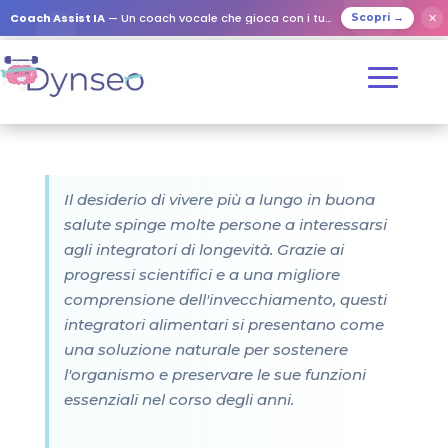
Coach Assist IA
— Un coach vocale che gioca con i tuoi cari
✕
Scopri →
Il desiderio di vivere più a lungo in buona
salute spinge molte persone a interessarsi
agli integratori di longevità. Grazie ai
progressi scientifici e a una migliore
comprensione dell'invecchiamento, questi
integratori alimentari si presentano come
una soluzione naturale per sostenere
l'organismo e preservare le sue funzioni
essenziali nel corso degli anni.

WHAT TO PRODUCE: Report all lines of the material that contain the word "integratori".

TASK ANSWER:
agli integratori di longevità. Grazie ai
integratori alimentari si presentano come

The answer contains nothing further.